According to confidential documents released on Thursday, the UK confirmed that Israel anticipated the Shah’s downfall before Western countries, including Britain, the United States and France, who had misjudged it.

Nicholas Brown, a British diplomat by order of the Foreign Secretary, revealed that Israel, which was keen on the survival of the Shah's regime, was the only state that predicted, through much information gathering, that the clerical opposition was a severe danger at that time.

"There were indications that the Israeli government adopted a pessimistic view about the Shah's future some time before the West got there," according to Brown’s final report.

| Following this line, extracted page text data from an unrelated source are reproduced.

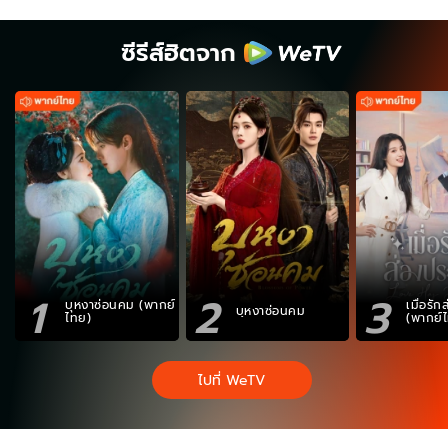
ซีรีส์ฮิตจาก
1
2
3
บุหงาซ่อนคม (พากย์
เมื่อรั
บุหงาซ่อนคม
ไทย)
(พากย์
ไปที่ WeTV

The Israeli mission in Tehran reportedly began advising Tel Aviv in early 1974 that it should reduce its heavy reliance on Iranian oil supplies, while the head of the mission advised Israeli businessmen to "avoid long-term investments" in projects in Iran.

The West’s miscalculation

Sir Anthony Parsons, the British ambassador to Tehran at the time, gave similar warnings to British businessmen. However, until a few months before the revolution, he assured his government that the Shah’s regime was secure thanks to the support of the armed forces and the inability of the opposition to overthrow him. Britain was getting 11 percent of its oil from Iran at that time.

While Britain miscalculated the threat to the Shah, in March 1978, the Israeli ambassador raised a warning of the imminent victory of the revolution to Moshe Dayan, the Israeli foreign minister.

Brown’s report, which is based on various declassified British documents and meetings with former CIA officials, now confirms the Israeli ambassador’s account.

The CIA officials claimed that Washington did not see the revolution coming as there "a lack of information on the clergy and merchants, and a misunderstanding of the consequences of the economic setbacks." Britain and the US also did not fully understand how unpopular the Western-backed Shah was in the country.

Even the Soviet Union “was expecting the Shah to survive and continue in power," according to the report.

Despite its close relations with the US, Israel did not warn Washington about the impending danger.

Brown revealed that the Israeli ambassador said that Tel Aviv “debated whether they should inform the Americans to do something. However, in the end, they took no action.”

The report coincided with the 42-year anniversary of the victory of the Iranian revolution on Thursday, which Ayatollah Ruhollah Khomeini led after uniting clerics, leftists and liberals.

The Shah governed Iran with an iron-fist, and his ambitious economic policies are considered to have widened inequality, while he spent lavishly on boosting Iran’s military prowess.

Khomeini then oversaw the Islamic Republic of Iran, which developed a more antagonistic policy towards the US and Israel, whom he called “The Great Satan” and “Little Satan” respectively.